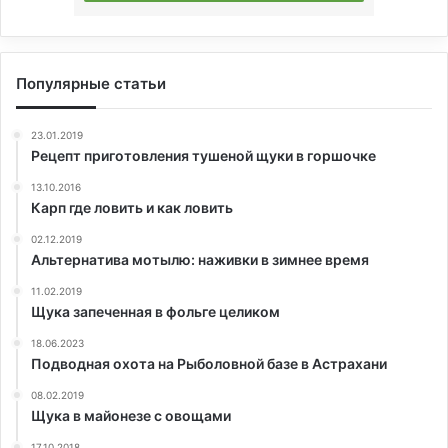
Популярные статьи
23.01.2019
Рецепт приготовления тушеной щуки в горшочке
13.10.2016
Карп где ловить и как ловить
02.12.2019
Альтернатива мотылю: наживки в зимнее время
11.02.2019
Щука запеченная в фольге целиком
18.06.2023
Подводная охота на Рыболовной базе в Астрахани
08.02.2019
Щука в майонезе с овощами
17.10.2018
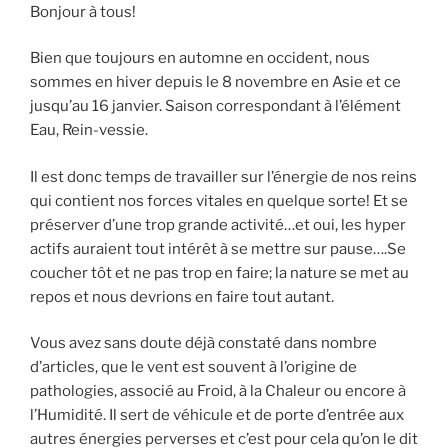
Bonjour à tous!
Bien que toujours en automne en occident, nous
sommes en hiver depuis le 8 novembre en Asie et ce
jusqu’au 16 janvier. Saison correspondant à l’élément
Eau, Rein-vessie.
Il est donc temps de travailler sur l’énergie de nos reins
qui contient nos forces vitales en quelque sorte! Et se
préserver d’une trop grande activité…et oui, les hyper
actifs auraient tout intérêt à se mettre sur pause….Se
coucher tôt et ne pas trop en faire; la nature se met au
repos et nous devrions en faire tout autant.
Vous avez sans doute déjà constaté dans nombre
d’articles, que le vent est souvent à l’origine de
pathologies, associé au Froid, à la Chaleur ou encore à
l’Humidité. Il sert de véhicule et de porte d’entrée aux
autres énergies perverses et c’est pour cela qu’on le dit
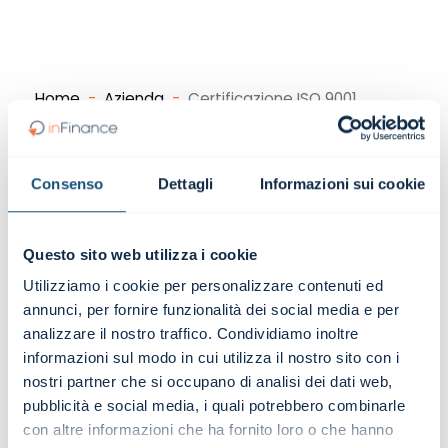
Home
Azienda
Certificazione ISO 9001
Consenso
Dettagli
Informazioni sui cookie
Questo sito web utilizza i cookie
Utilizziamo i cookie per personalizzare contenuti ed
annunci, per fornire funzionalità dei social media e per
analizzare il nostro traffico. Condividiamo inoltre
informazioni sul modo in cui utilizza il nostro sito con i
nostri partner che si occupano di analisi dei dati web,
pubblicità e social media, i quali potrebbero combinarle
con altre informazioni che ha fornito loro o che hanno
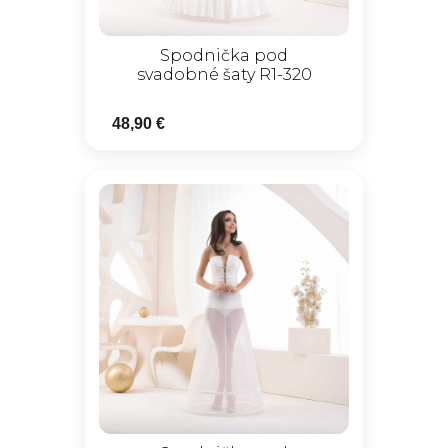
Spodnička pod
svadobné šaty R1-320
48,90 €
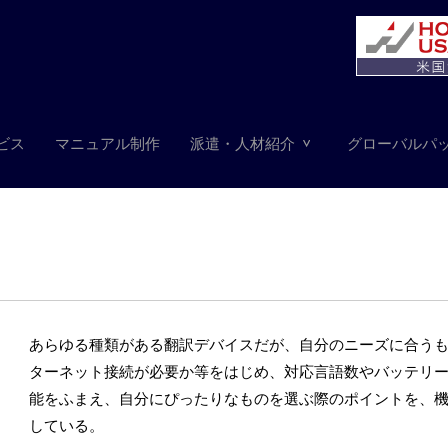
ビス
マニュアル制作
派遣・人材紹介
グローバルパ
あらゆる種類がある翻訳デバイスだが、自分のニーズに合う
ターネット接続が必要か等をはじめ、対応言語数やバッテリ
能をふまえ、自分にぴったりなものを選ぶ際のポイントを、
している。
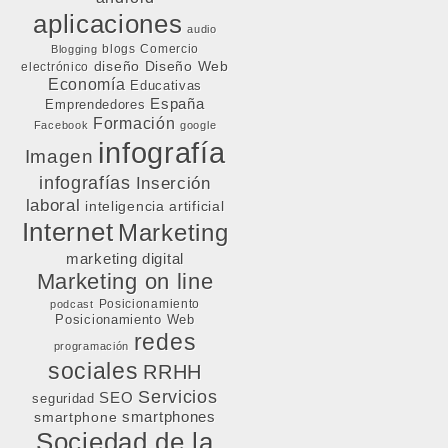
aplicaciones
audio
blogs
Comercio
Blogging
diseño
Diseño Web
electrónico
Economía
Educativas
España
Emprendedores
Formación
Facebook
google
infografía
Imagen
infografías
Inserción
laboral
inteligencia artificial
Internet
Marketing
marketing digital
Marketing on line
Posicionamiento
podcast
Posicionamiento Web
redes
programación
sociales
RRHH
Servicios
SEO
seguridad
smartphone
smartphones
Sociedad de la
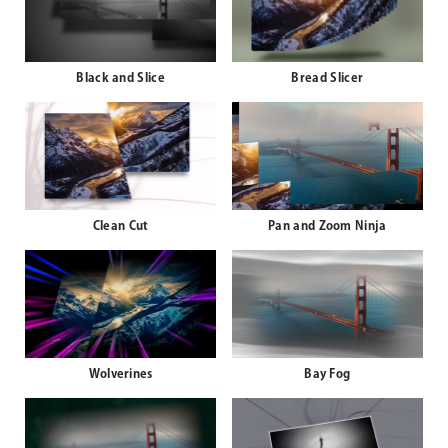
Black and Slice
Bread Slicer
Clean Cut
Pan and Zoom Ninja
Wolverines
Bay Fog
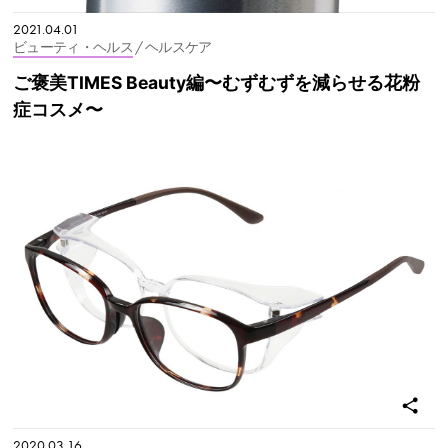
2021.04.01
ビューティ・ヘルス
/ ヘルスケア
ご褒美TIMES Beauty編〜むずむずを減らせる花粉
症コスメ〜
2020.03.16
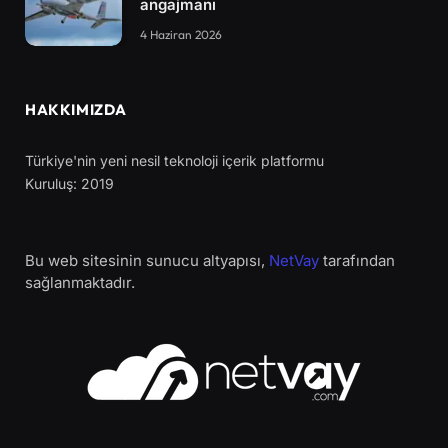
angajmanı
4 Haziran 2026
HAKKIMIZDA
Türkiye'nin yeni nesil teknoloji içerik platformu
Kuruluş: 2019
Bu web sitesinin sunucu altyapısı,
NetVay
tarafından
sağlanmaktadır.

----------

**Aim of the exercise:** Output must match the lines from the start of the records above through the line that contains "Щука в майонезе с овощами", exactly and with every picture removed.

**Answer to this exercise:**
Популярные статьи
23.01.2019
Рецепт приготовления тушеной щуки в горшочке
13.10.2016
Карп где ловить и как ловить
02.12.2019
Альтернатива мотылю: наживки в зимнее время
11.02.2019
Щука запеченная в фольге целиком
18.06.2023
Подводная охота на Рыболовной базе в Астрахани
08.02.2019
Щука в майонезе с овощами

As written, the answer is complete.